◆ Try it
Your output should be each line from the material below that has the word "kilogramm".

◆ Exercise input
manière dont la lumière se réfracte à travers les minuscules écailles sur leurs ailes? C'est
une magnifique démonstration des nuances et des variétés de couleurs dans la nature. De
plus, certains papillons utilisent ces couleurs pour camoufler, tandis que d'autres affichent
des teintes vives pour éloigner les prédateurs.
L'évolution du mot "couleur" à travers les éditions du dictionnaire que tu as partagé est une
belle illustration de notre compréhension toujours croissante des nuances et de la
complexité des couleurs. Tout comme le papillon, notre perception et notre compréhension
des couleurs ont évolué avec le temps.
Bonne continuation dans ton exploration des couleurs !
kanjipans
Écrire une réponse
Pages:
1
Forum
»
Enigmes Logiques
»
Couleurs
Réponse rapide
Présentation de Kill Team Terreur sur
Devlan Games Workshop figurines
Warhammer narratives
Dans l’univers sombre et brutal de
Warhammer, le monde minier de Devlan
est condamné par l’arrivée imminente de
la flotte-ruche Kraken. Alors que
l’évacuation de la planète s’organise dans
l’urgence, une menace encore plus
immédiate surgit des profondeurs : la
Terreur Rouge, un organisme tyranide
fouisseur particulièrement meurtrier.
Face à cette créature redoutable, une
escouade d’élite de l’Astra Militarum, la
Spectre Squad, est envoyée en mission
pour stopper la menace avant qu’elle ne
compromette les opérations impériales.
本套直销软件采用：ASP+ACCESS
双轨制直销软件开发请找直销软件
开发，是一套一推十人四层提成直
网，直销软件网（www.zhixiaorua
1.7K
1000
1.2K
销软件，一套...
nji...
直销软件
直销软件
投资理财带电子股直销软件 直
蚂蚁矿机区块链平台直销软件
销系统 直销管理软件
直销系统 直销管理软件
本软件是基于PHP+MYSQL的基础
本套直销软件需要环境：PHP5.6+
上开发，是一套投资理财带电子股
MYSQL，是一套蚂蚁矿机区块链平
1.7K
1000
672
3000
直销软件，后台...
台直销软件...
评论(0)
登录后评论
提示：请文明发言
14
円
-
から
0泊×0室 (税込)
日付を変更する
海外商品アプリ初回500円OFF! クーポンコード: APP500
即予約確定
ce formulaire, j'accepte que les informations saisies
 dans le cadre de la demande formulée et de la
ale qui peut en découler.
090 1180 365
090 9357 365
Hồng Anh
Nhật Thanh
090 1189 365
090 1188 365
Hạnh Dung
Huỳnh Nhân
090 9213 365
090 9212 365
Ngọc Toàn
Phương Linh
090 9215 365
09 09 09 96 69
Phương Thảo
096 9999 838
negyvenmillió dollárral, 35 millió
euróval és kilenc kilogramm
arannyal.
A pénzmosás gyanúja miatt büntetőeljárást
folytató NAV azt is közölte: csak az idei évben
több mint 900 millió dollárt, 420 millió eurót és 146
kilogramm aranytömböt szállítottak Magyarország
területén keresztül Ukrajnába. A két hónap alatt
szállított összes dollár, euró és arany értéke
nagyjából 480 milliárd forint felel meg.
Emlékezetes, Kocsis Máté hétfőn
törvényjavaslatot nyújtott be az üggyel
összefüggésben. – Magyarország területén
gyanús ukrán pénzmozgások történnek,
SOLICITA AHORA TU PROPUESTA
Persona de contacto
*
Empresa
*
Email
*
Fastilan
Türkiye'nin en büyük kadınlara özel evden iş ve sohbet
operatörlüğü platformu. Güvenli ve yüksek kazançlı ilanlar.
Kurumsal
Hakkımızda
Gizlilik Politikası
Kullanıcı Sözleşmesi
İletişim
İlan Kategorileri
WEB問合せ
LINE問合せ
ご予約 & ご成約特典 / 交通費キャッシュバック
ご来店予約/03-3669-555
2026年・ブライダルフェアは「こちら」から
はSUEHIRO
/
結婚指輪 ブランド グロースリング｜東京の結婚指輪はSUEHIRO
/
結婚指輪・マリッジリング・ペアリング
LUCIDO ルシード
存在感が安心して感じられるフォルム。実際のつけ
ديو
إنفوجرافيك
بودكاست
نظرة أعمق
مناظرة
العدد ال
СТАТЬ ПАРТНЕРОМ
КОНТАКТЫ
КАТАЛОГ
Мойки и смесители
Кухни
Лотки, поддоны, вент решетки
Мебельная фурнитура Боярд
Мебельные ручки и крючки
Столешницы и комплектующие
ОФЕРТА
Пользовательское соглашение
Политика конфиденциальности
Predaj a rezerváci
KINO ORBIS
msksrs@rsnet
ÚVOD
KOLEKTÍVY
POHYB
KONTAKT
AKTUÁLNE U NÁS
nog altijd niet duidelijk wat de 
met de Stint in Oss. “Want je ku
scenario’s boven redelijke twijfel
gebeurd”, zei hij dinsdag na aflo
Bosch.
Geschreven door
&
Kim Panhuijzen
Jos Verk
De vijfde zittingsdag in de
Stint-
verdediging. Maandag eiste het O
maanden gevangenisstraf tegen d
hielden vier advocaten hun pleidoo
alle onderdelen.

◆ Reply
euróval és kilenc kilogramm
kilogramm aranytömböt szállítottak Magyarország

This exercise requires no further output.